Segment Start: Source information

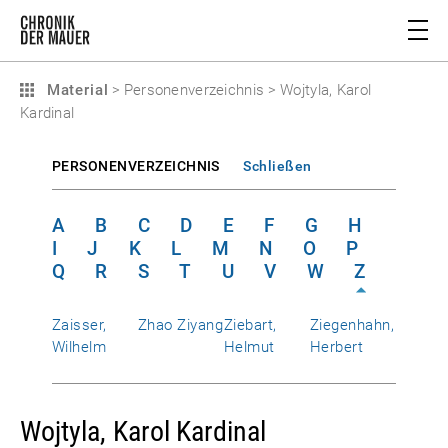
Material
>
Personenverzeichnis
>
Wojtyla, Karol
Kardinal
PERSONENVERZEICHNIS
Schließen
A
B
C
D
E
F
G
H
I
J
K
L
M
N
O
P
Q
R
S
T
U
V
W
Z
Zaisser,
Zhao Ziyang
Ziebart,
Ziegenhahn,
Wilhelm
Helmut
Herbert
Wojtyla, Karol Kardinal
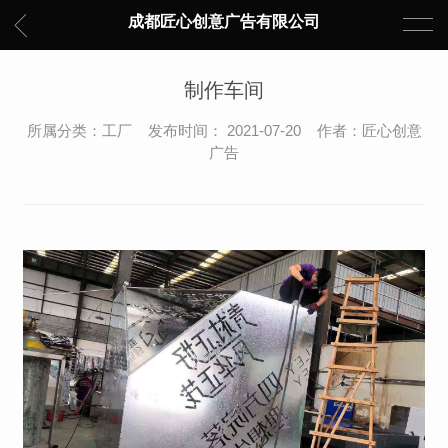
成都匠心创意广告有限公司
制作车间
所属分类：工厂 发布时间： 2021-07-20 作者：匠心创意
广告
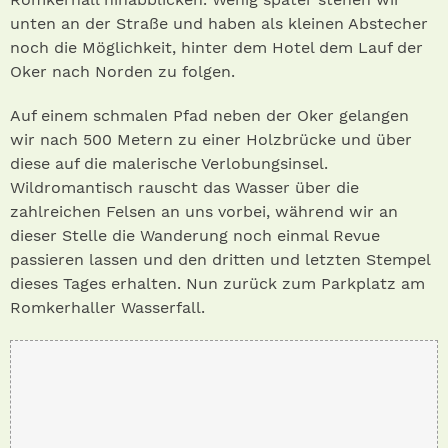
unten an der Straße und haben als kleinen Abstecher
noch die Möglichkeit, hinter dem Hotel dem Lauf der
Oker nach Norden zu folgen.
Auf einem schmalen Pfad neben der Oker gelangen
wir nach 500 Metern zu einer Holzbrücke und über
diese auf die malerische Verlobungsinsel.
Wildromantisch rauscht das Wasser über die
zahlreichen Felsen an uns vorbei, während wir an
dieser Stelle die Wanderung noch einmal Revue
passieren lassen und den dritten und letzten Stempel
dieses Tages erhalten. Nun zurück zum Parkplatz am
Romkerhaller Wasserfall.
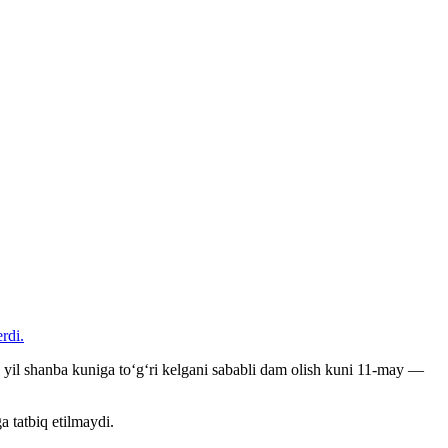
rdi.
yil shanba kuniga to‘g‘ri kelgani sababli dam olish kuni 11-may —
 tatbiq etilmaydi.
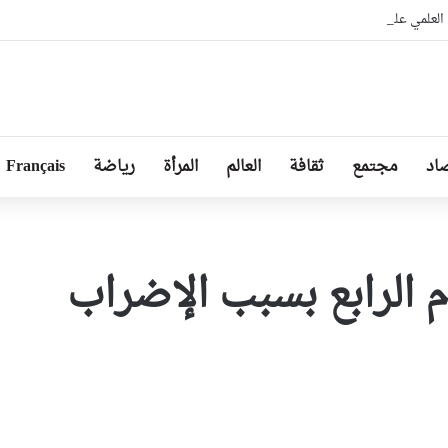
لعلمي على “لائحة البيع”..شهادات عليا لمن يملك المال فقط
اد
مجتمع
ثقافة
العالم
المرأة
رياضة
Français
م الرابع بسبب الإضراب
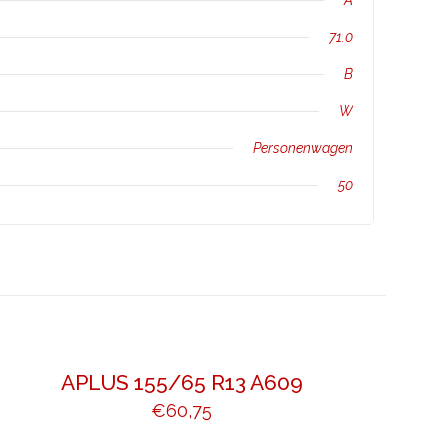
A
71.0
B
W
Personenwagen
50
APLUS 155/65 R13 A609
€
60,75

Segment End: Source information

(Your objective)
Set down every entry above exactly as written. Leave out all pictures.

(Answer to the exercise)
Material
>
Personenverzeichnis
>
Wojtyla, Karol
Kardinal
PERSONENVERZEICHNIS
Schließen
A
B
C
D
E
F
G
H
I
J
K
L
M
N
O
P
Q
R
S
T
U
V
W
Z
Zaisser,
Zhao Ziyang
Ziebart,
Ziegenhahn,
Wilhelm
Helmut
Herbert
Wojtyla, Karol Kardinal
成都匠心创意广告有限公司
制作车间
所属分类：工厂 发布时间： 2021-07-20 作者：匠心创意
广告
unten an der Straße und haben als kleinen Abstecher
noch die Möglichkeit, hinter dem Hotel dem Lauf der
Oker nach Norden zu folgen.
Auf einem schmalen Pfad neben der Oker gelangen
wir nach 500 Metern zu einer Holzbrücke und über
diese auf die malerische Verlobungsinsel.
Wildromantisch rauscht das Wasser über die
zahlreichen Felsen an uns vorbei, während wir an
dieser Stelle die Wanderung noch einmal Revue
passieren lassen und den dritten und letzten Stempel
dieses Tages erhalten. Nun zurück zum Parkplatz am
Romkerhaller Wasserfall.
rdi.
yil shanba kuniga to‘g‘ri kelgani sababli dam olish kuni 11-may —
 tatbiq etilmaydi.
لعلمي على “لائحة البيع”..شهادات عليا لمن يملك المال فقط
اد
مجتمع
ثقافة
العالم
المرأة
رياضة
Français
م الرابع بسبب الإضراب
A
71.0
B
W
Personenwagen
50
APLUS 155/65 R13 A609
€
60,75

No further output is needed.